§ Exercise: Go through the following data and transcribe exactly the stretch of lines from the one holding "The width and height of the screenshot is (791, 2576)." to the one holding "Image resolution: width=681", both included.

==*==

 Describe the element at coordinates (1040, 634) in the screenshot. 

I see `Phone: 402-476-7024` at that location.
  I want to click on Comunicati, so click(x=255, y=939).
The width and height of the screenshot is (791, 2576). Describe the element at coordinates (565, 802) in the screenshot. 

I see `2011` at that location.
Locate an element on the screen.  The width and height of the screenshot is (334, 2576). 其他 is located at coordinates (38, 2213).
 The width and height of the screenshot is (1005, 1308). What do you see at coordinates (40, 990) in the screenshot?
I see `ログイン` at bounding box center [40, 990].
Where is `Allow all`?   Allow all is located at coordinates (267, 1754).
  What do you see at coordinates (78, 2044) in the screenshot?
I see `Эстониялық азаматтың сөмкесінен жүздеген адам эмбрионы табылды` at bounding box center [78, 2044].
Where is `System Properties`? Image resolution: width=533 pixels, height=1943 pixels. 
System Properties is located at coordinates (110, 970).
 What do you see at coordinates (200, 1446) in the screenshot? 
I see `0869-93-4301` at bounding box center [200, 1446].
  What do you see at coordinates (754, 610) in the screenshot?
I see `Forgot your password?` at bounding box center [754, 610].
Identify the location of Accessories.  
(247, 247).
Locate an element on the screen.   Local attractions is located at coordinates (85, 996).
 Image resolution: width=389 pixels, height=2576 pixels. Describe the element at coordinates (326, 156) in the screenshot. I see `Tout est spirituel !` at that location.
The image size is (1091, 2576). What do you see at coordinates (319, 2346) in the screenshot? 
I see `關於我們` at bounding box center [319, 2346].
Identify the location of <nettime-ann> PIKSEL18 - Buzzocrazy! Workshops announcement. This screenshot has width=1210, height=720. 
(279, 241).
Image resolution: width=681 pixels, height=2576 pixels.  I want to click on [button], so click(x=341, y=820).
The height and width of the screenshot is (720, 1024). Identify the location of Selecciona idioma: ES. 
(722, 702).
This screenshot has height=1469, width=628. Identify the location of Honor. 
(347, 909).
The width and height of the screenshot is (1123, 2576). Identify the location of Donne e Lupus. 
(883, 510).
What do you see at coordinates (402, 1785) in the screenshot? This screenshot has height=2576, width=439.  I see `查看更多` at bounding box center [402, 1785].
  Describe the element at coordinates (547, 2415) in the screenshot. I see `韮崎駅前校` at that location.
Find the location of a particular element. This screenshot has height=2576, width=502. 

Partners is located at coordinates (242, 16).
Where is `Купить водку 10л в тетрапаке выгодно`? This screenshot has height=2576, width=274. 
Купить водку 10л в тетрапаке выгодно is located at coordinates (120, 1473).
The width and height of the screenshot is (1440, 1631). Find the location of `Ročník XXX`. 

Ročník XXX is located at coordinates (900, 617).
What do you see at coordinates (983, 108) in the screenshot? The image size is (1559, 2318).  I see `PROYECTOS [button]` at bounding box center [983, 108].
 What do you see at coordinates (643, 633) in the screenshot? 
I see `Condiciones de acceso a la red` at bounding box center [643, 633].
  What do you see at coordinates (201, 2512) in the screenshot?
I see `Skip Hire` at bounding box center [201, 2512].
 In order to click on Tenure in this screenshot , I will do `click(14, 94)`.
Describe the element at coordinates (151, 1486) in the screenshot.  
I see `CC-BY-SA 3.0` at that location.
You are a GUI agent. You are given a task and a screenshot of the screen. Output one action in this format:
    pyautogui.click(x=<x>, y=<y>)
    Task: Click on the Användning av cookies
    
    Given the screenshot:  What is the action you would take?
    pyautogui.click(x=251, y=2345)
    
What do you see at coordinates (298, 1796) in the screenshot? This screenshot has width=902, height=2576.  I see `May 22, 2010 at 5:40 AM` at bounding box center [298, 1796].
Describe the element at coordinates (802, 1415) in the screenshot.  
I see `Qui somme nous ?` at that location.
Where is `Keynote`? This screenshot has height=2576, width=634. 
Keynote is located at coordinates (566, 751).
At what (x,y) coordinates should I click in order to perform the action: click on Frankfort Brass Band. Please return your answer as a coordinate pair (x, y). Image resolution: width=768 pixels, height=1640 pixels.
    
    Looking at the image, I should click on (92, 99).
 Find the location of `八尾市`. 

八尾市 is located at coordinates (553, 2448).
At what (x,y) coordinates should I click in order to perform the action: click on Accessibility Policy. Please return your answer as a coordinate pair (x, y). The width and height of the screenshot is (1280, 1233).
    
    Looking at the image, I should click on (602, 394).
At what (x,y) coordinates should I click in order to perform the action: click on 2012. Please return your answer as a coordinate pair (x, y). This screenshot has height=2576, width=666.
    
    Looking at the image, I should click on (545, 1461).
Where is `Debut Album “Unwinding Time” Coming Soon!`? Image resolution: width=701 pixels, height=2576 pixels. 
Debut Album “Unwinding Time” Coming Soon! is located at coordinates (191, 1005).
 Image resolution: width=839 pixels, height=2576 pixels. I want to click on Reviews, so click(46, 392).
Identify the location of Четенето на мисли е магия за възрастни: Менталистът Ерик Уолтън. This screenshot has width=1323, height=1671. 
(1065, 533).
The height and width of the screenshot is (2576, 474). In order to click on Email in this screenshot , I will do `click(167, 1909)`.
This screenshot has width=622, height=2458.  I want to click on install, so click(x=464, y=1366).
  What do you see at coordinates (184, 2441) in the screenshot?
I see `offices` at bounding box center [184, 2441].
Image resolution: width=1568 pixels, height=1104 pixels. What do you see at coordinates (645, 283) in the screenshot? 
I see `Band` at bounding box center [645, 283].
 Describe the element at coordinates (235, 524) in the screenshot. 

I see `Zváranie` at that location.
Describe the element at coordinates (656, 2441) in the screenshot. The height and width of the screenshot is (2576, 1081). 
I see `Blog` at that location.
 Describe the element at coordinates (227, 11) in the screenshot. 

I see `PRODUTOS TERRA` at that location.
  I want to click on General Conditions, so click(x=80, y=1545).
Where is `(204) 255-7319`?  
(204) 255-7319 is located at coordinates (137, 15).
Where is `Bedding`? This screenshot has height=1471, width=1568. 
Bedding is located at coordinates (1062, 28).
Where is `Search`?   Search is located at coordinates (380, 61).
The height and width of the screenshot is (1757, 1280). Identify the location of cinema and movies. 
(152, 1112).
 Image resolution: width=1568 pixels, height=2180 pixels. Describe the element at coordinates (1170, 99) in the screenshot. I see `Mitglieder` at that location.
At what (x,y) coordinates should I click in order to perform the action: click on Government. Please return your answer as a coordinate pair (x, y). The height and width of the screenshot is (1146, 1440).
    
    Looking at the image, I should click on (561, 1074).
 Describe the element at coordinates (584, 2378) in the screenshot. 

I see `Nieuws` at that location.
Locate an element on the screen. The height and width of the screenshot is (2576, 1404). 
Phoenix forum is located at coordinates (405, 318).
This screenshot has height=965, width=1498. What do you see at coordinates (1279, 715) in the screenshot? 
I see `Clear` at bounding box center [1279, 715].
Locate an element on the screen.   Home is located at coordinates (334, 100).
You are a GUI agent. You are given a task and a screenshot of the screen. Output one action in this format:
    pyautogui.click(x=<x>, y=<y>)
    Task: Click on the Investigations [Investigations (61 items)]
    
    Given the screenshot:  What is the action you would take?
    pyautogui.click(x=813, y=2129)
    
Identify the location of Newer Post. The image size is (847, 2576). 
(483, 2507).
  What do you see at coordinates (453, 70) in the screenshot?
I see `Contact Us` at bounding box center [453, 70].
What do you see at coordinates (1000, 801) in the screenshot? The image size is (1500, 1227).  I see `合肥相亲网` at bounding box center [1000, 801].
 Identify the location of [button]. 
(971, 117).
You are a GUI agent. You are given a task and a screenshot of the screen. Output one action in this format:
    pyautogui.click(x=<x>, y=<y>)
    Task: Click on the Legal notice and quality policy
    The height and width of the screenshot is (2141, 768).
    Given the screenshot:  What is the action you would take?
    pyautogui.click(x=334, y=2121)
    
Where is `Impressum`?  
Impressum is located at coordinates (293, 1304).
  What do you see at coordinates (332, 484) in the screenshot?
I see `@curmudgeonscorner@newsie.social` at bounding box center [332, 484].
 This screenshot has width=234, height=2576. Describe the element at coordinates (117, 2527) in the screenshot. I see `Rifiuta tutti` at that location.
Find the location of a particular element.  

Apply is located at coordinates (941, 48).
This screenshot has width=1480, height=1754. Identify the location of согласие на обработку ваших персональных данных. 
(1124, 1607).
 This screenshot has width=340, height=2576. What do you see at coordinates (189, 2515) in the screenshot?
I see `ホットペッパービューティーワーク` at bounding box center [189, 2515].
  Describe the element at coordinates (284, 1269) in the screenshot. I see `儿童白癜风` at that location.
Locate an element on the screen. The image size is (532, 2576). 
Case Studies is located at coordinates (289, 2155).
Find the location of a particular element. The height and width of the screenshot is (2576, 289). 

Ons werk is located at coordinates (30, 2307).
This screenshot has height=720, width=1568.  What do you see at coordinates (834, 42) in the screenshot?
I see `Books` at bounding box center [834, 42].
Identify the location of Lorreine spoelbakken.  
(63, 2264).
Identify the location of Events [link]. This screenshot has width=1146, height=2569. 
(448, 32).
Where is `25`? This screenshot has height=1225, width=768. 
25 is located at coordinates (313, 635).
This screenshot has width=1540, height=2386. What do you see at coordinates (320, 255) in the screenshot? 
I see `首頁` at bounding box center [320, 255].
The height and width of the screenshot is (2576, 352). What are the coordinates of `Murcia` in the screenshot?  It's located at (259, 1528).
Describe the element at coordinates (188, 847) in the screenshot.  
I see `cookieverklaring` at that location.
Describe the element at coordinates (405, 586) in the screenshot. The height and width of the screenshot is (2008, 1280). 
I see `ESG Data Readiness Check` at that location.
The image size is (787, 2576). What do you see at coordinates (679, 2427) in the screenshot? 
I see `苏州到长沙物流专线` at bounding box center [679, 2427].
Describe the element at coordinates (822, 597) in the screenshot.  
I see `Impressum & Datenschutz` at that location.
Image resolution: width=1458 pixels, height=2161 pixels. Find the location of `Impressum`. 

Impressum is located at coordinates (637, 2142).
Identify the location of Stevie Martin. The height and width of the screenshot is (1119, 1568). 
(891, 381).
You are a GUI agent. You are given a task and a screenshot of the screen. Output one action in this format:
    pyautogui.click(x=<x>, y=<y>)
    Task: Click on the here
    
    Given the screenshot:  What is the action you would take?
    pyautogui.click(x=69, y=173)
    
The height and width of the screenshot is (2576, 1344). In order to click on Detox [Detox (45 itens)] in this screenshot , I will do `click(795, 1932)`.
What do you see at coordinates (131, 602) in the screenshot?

==*==

§ Answer:
The width and height of the screenshot is (791, 2576). Describe the element at coordinates (565, 802) in the screenshot. 

I see `2011` at that location.
Locate an element on the screen.  The width and height of the screenshot is (334, 2576). 其他 is located at coordinates (38, 2213).
 The width and height of the screenshot is (1005, 1308). What do you see at coordinates (40, 990) in the screenshot?
I see `ログイン` at bounding box center [40, 990].
Where is `Allow all`?   Allow all is located at coordinates (267, 1754).
  What do you see at coordinates (78, 2044) in the screenshot?
I see `Эстониялық азаматтың сөмкесінен жүздеген адам эмбрионы табылды` at bounding box center [78, 2044].
Where is `System Properties`? Image resolution: width=533 pixels, height=1943 pixels. 
System Properties is located at coordinates (110, 970).
 What do you see at coordinates (200, 1446) in the screenshot? 
I see `0869-93-4301` at bounding box center [200, 1446].
  What do you see at coordinates (754, 610) in the screenshot?
I see `Forgot your password?` at bounding box center [754, 610].
Identify the location of Accessories.  
(247, 247).
Locate an element on the screen.   Local attractions is located at coordinates (85, 996).
 Image resolution: width=389 pixels, height=2576 pixels. Describe the element at coordinates (326, 156) in the screenshot. I see `Tout est spirituel !` at that location.
The image size is (1091, 2576). What do you see at coordinates (319, 2346) in the screenshot? 
I see `關於我們` at bounding box center [319, 2346].
Identify the location of <nettime-ann> PIKSEL18 - Buzzocrazy! Workshops announcement. This screenshot has width=1210, height=720. 
(279, 241).
Image resolution: width=681 pixels, height=2576 pixels.  I want to click on [button], so click(x=341, y=820).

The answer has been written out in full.